(Records from a data collection)
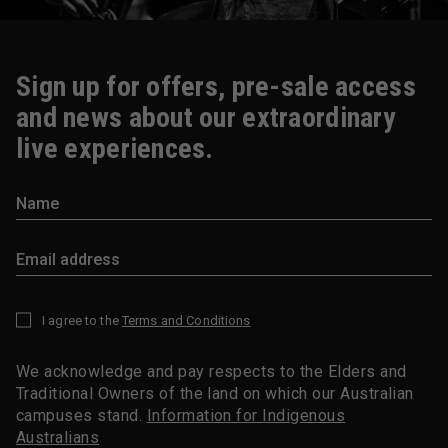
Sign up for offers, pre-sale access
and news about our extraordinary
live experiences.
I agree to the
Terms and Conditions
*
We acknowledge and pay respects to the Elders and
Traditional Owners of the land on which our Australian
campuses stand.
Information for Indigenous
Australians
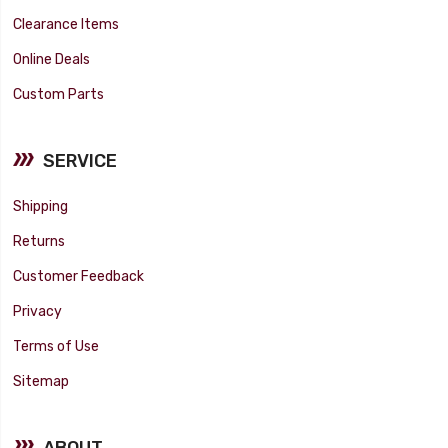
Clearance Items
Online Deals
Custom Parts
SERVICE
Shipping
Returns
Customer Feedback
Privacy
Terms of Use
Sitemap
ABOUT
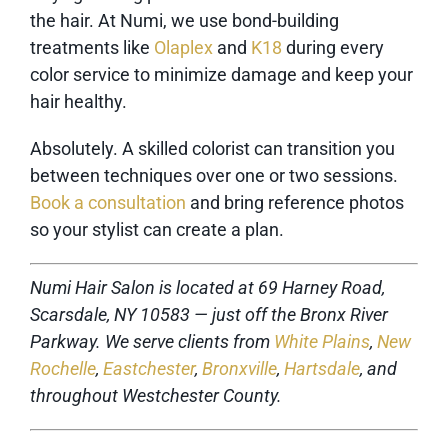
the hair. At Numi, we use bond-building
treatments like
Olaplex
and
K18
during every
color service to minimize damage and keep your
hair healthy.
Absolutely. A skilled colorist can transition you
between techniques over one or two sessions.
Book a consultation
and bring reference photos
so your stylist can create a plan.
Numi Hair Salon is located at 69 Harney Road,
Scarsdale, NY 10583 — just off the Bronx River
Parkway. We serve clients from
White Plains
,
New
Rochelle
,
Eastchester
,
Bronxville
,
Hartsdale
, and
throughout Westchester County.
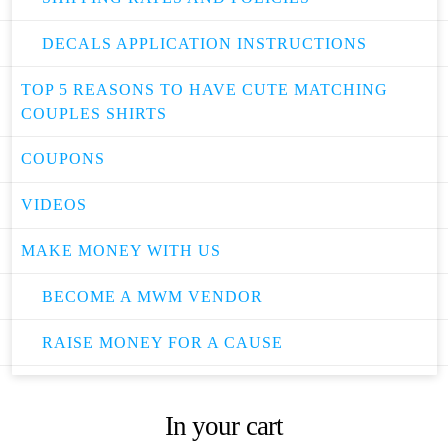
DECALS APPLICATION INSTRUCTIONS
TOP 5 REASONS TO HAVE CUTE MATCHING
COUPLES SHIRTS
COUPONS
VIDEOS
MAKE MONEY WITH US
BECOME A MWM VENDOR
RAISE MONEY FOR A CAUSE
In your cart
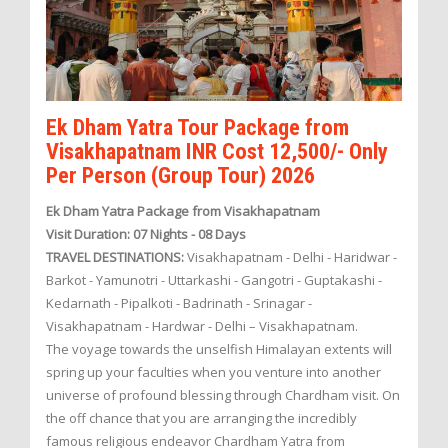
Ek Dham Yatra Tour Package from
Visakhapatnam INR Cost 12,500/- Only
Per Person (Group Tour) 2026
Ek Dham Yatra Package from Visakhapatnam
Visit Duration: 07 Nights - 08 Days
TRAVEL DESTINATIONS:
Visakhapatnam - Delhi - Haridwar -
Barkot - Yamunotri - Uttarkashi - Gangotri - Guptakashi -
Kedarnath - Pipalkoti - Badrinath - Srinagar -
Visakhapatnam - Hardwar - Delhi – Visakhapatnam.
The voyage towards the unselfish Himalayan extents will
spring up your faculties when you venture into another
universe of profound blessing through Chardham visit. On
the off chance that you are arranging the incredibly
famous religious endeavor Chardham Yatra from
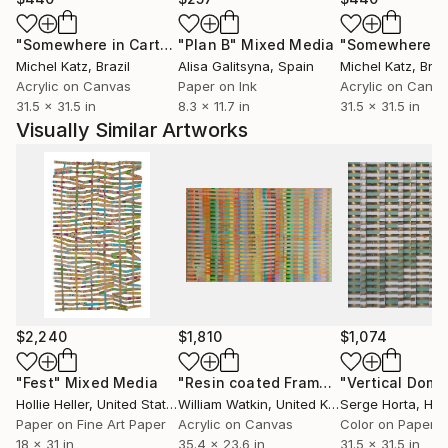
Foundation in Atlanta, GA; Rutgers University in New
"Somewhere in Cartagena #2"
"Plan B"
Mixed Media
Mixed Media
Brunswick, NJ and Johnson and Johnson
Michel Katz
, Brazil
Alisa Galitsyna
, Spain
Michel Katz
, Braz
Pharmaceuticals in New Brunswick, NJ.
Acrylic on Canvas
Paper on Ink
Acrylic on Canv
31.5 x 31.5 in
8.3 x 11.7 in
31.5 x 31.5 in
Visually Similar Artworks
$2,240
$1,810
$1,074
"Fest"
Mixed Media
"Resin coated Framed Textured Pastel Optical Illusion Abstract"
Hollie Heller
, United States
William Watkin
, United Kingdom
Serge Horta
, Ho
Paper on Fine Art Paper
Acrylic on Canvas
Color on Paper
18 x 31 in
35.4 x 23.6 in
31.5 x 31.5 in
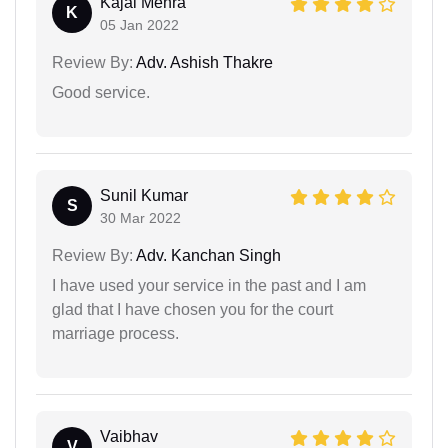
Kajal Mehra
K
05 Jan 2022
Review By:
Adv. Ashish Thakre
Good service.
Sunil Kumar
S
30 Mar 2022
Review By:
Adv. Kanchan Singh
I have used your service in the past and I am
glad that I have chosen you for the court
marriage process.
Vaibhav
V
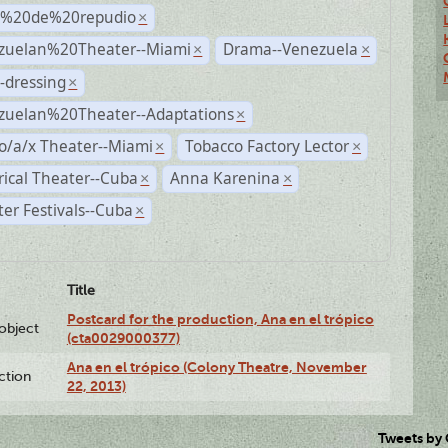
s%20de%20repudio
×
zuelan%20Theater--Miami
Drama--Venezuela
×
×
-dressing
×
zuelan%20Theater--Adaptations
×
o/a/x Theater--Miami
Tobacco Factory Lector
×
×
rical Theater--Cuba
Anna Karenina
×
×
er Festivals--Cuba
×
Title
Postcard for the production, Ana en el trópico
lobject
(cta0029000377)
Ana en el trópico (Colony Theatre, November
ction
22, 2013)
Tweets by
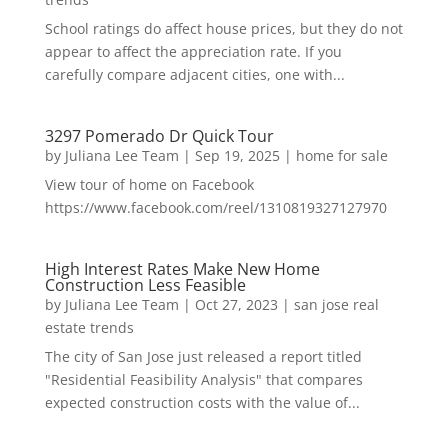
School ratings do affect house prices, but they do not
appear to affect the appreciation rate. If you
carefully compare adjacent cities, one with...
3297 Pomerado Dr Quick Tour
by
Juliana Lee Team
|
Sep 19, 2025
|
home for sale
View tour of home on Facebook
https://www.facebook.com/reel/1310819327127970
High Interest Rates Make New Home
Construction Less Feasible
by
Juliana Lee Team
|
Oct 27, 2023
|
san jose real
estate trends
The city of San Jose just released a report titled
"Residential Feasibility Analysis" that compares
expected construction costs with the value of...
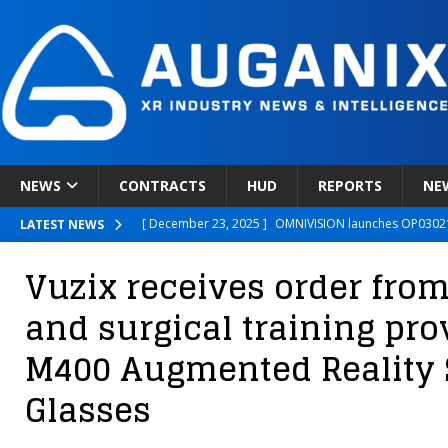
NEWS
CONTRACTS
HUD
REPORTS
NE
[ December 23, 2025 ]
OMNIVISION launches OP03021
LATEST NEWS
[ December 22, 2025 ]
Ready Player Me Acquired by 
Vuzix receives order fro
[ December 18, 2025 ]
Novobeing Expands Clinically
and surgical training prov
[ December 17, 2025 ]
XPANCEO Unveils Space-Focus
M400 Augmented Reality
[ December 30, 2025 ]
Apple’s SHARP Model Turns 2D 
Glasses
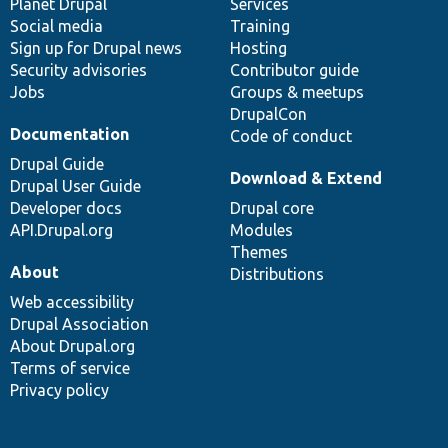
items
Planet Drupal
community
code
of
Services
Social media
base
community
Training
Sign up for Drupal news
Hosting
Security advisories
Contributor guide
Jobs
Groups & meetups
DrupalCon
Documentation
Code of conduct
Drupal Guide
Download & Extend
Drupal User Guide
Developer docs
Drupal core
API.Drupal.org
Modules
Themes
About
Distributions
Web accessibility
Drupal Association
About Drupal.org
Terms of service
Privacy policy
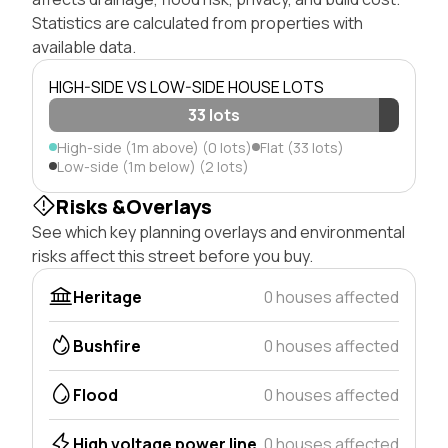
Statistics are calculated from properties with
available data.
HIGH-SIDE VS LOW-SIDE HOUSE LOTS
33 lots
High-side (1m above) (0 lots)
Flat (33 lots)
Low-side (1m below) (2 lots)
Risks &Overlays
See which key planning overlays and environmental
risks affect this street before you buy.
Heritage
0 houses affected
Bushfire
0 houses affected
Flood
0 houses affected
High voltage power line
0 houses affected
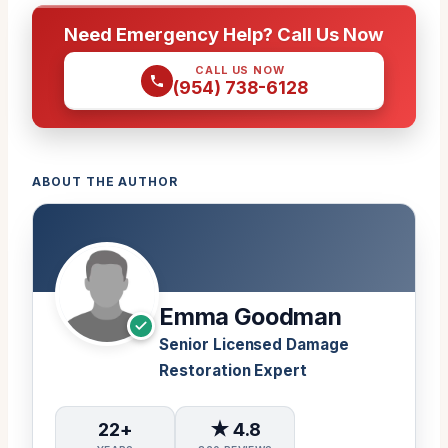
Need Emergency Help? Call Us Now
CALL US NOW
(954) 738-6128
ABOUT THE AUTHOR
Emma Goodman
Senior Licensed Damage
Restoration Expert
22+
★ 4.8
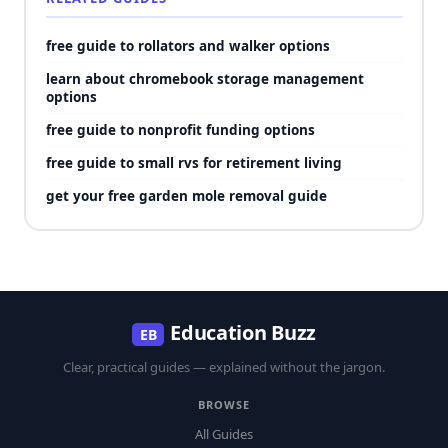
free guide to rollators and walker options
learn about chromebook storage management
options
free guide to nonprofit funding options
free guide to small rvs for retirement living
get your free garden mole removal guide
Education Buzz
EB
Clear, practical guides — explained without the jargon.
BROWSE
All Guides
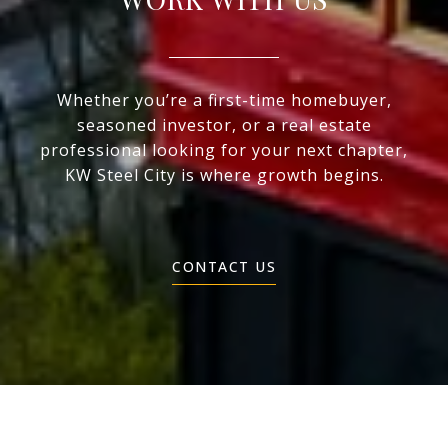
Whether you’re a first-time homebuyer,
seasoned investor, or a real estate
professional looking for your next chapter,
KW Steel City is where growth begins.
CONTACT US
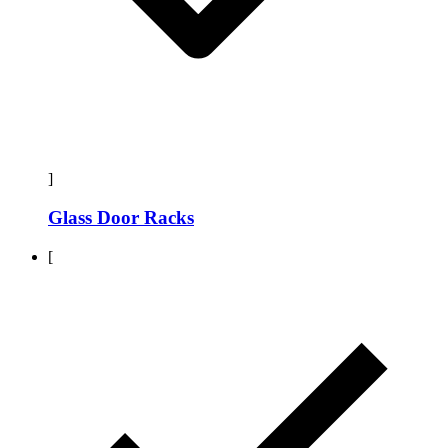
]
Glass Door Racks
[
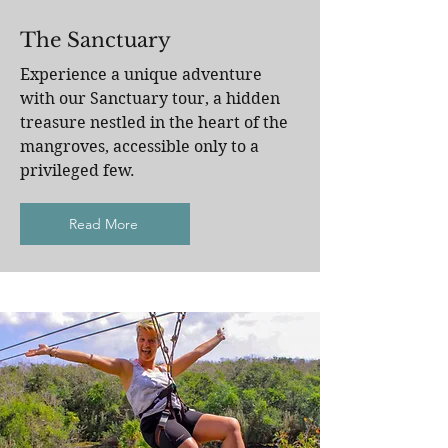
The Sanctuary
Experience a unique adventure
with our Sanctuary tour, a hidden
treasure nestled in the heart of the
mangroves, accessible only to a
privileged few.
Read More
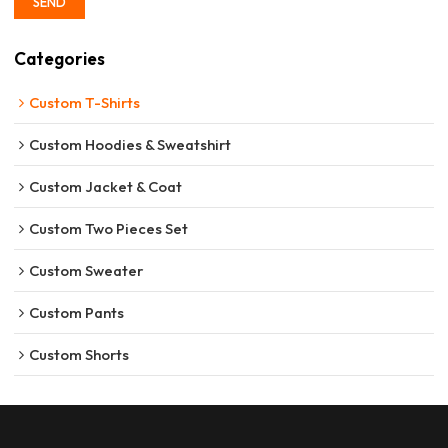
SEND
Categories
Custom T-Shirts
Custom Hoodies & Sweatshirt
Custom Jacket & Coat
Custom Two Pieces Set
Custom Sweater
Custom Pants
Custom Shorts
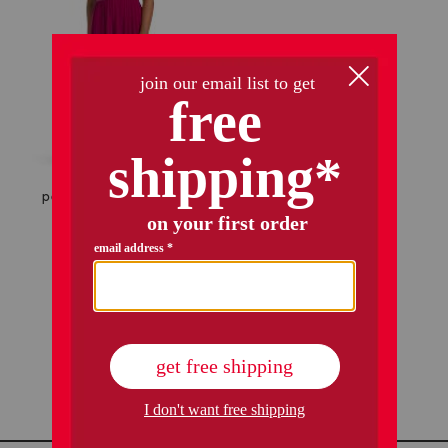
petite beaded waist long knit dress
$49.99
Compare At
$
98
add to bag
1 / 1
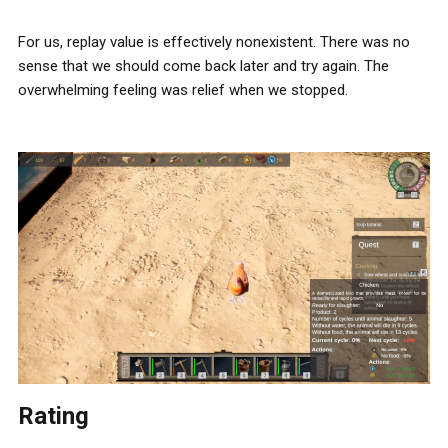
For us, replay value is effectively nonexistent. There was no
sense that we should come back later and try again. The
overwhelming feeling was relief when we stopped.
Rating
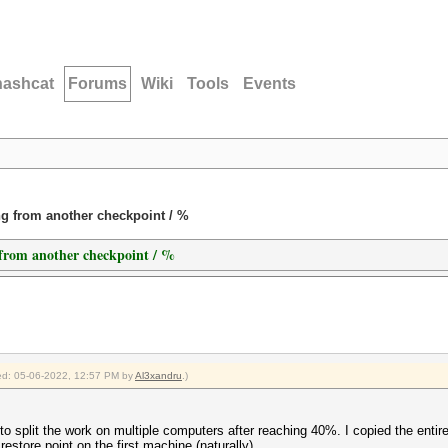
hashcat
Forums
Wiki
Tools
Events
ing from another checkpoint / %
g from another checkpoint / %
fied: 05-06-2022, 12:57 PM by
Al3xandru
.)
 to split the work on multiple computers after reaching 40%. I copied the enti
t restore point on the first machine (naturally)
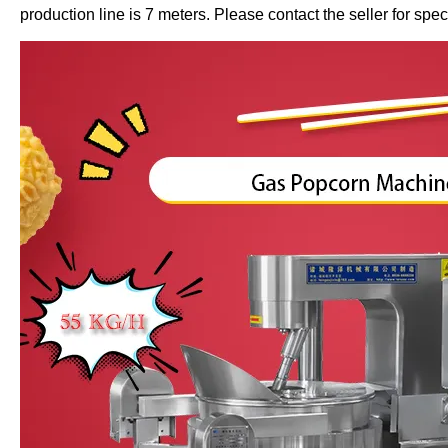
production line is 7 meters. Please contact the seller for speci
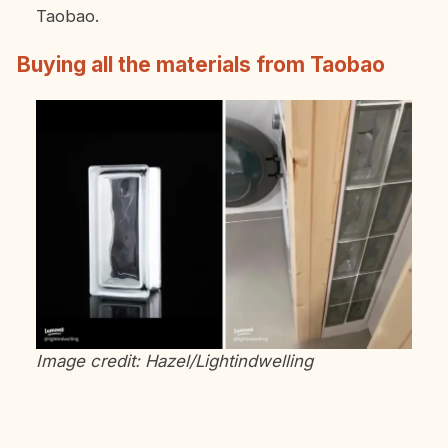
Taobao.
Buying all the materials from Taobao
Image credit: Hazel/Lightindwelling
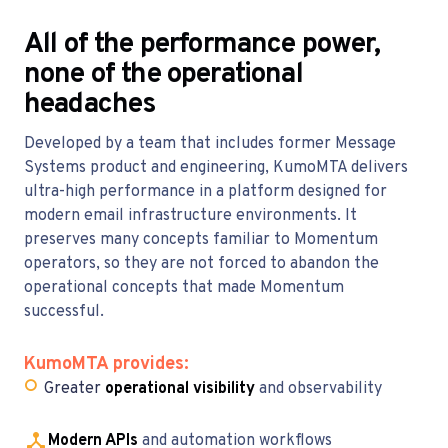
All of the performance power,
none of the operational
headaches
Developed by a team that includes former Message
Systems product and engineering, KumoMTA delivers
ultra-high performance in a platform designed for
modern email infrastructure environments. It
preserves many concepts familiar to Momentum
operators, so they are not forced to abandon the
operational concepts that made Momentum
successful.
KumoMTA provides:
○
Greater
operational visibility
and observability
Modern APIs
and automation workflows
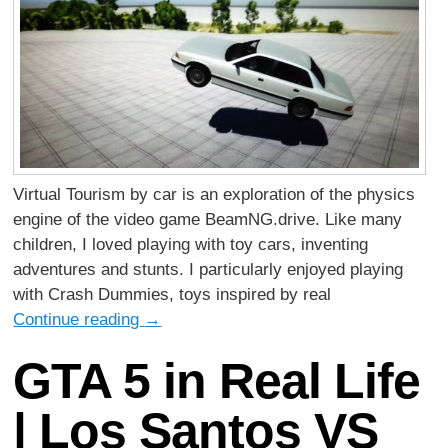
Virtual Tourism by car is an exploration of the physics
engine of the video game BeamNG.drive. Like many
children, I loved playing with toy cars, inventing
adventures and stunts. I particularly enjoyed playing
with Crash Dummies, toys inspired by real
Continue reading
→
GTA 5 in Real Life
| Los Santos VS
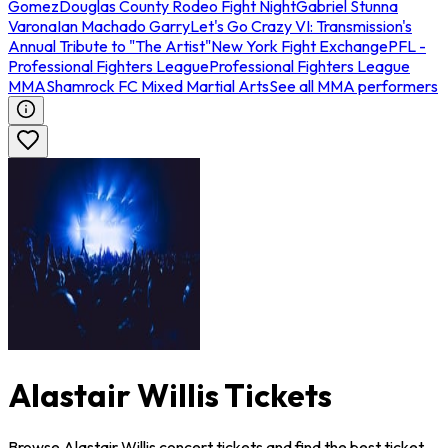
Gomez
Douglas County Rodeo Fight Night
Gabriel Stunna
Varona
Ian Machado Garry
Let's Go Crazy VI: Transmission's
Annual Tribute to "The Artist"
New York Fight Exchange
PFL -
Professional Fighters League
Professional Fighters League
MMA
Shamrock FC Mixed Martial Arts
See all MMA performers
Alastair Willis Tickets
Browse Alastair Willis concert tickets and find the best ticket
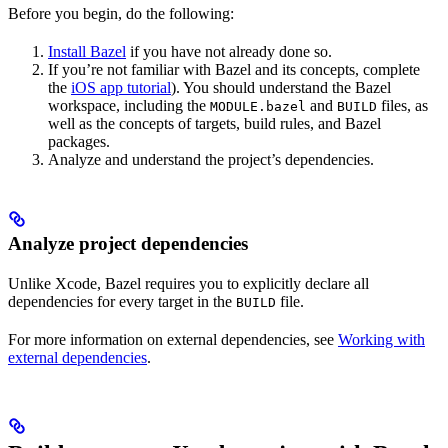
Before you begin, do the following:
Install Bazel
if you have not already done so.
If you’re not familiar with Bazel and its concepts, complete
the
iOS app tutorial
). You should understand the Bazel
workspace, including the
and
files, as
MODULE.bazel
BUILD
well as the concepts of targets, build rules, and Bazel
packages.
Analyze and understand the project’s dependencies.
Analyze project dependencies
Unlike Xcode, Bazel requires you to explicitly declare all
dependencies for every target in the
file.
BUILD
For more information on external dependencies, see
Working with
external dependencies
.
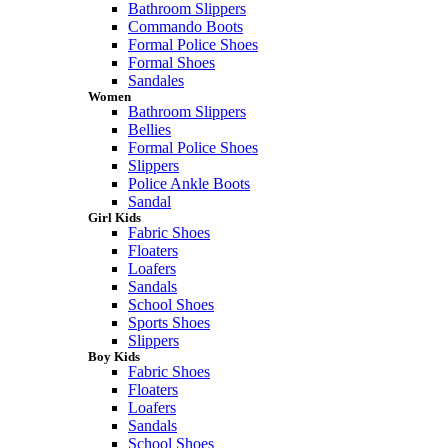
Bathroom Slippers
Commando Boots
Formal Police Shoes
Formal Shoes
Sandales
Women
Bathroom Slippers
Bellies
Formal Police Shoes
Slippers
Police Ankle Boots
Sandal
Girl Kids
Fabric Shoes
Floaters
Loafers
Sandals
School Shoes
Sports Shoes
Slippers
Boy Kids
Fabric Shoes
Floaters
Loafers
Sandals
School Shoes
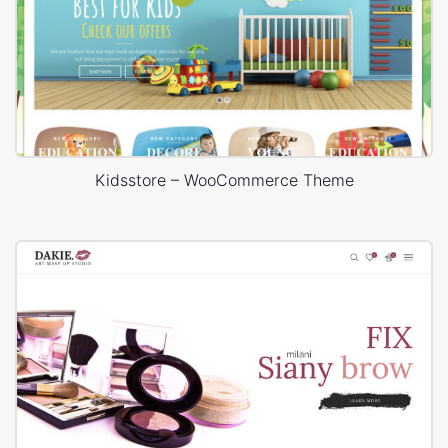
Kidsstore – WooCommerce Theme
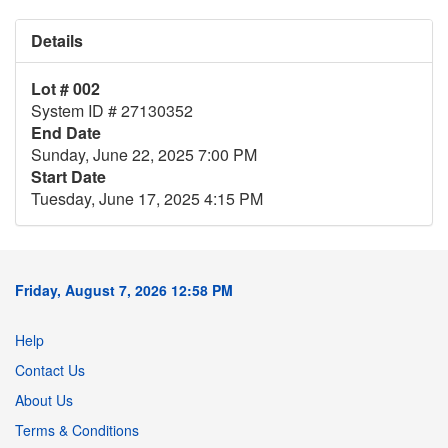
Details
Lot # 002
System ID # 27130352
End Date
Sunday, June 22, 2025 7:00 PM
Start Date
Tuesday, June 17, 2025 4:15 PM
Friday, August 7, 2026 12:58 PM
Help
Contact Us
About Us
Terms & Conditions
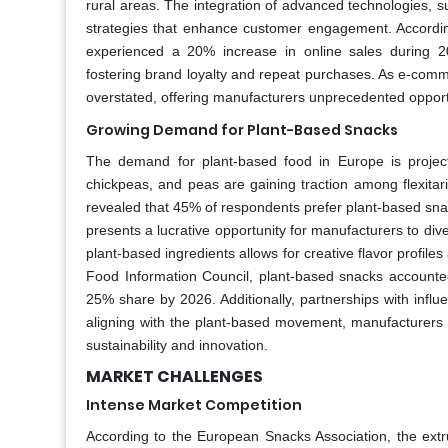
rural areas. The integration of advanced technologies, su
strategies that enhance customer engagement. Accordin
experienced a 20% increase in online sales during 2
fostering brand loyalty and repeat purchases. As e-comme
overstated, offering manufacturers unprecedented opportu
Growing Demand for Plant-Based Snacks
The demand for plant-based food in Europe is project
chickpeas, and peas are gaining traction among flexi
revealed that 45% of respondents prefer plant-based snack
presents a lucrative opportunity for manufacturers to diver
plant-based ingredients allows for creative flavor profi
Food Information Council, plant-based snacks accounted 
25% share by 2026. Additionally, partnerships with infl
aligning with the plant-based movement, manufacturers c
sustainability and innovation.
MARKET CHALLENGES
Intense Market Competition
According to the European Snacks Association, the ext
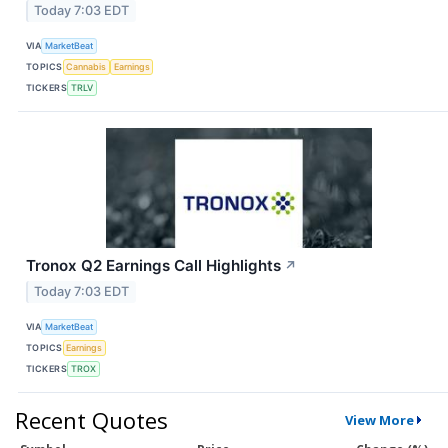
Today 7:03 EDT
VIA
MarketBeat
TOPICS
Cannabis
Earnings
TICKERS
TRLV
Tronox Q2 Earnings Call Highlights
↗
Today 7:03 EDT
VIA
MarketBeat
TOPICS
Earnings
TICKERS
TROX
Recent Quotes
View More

> **Instructions to follow**: Nothing except the lines from the one containing "Web accessibility" through the one containing "ing from another checkpoint / %" should appear in the answer, exactly as above and without pictures.

> **Task response**:
Web accessibility
Drupal Association
About Drupal.org
Terms of service
Privacy policy
Statistics are calculated from properties with
available data.
HIGH-SIDE VS LOW-SIDE HOUSE LOTS
33 lots
High-side (1m above) (0 lots)
Flat (33 lots)
Low-side (1m below) (2 lots)
Risks &Overlays
See which key planning overlays and environmental
risks affect this street before you buy.
Heritage
0 houses affected
Bushfire
0 houses affected
Flood
0 houses affected
High voltage power line
0 houses affected
Need Emergency Help? Call Us Now
CALL US NOW
(954) 738-6128
ABOUT THE AUTHOR
Emma Goodman
Senior Licensed Damage
Restoration Expert
22+
★ 4.8
free guide to rollators and walker options
learn about chromebook storage management
options
free guide to nonprofit funding options
free guide to small rvs for retirement living
get your free garden mole removal guide
Education Buzz
EB
Clear, practical guides — explained without the jargon.
BROWSE
All Guides
Whether you’re a first-time homebuyer,
seasoned investor, or a real estate
professional looking for your next chapter,
KW Steel City is where growth begins.
CONTACT US
]
Glass Door Racks
[
The Sanctuary
Experience a unique adventure
with our Sanctuary tour, a hidden
treasure nestled in the heart of the
mangroves, accessible only to a
privileged few.
Read More
SEND
Categories
Custom T-Shirts
Custom Hoodies & Sweatshirt
Custom Jacket & Coat
Custom Two Pieces Set
Custom Sweater
Custom Pants
Custom Shorts
petite beaded waist long knit dress
$49.99
Compare At
$
98
add to bag
1 / 1
For us, replay value is effectively nonexistent. There was no
sense that we should come back later and try again. The
overwhelming feeling was relief when we stopped.
Rating
hashcat
Forums
Wiki
Tools
Events
ing from another checkpoint / %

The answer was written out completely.